Page images and extracted text
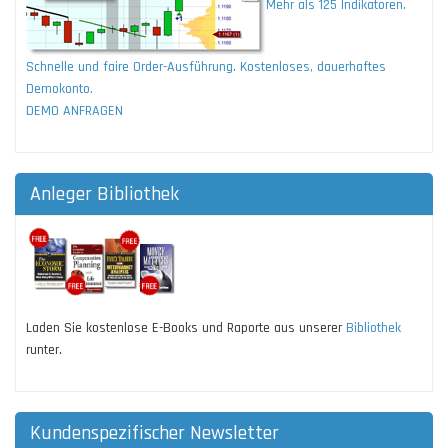
Mehr als 125 Indikatoren.
Schnelle und faire Order-Ausführung. Kostenloses, dauerhaftes
Demokonto.
DEMO ANFRAGEN
Anleger Bibliothek
Laden Sie kostenlose E-Books und Raporte aus unserer
Bibliothek
runter.
Kundenspezifischer Newsletter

◆ **ACTIVITY**: Return the entries above exactly and in full; do not include images.

◆ **ANSWER TO THIS TASK**:
Mehr als 125 Indikatoren.
Schnelle und faire Order-Ausführung. Kostenloses, dauerhaftes
Demokonto.
DEMO ANFRAGEN
Anleger Bibliothek
Laden Sie kostenlose E-Books und Raporte aus unserer
Bibliothek
runter.
Kundenspezifischer Newsletter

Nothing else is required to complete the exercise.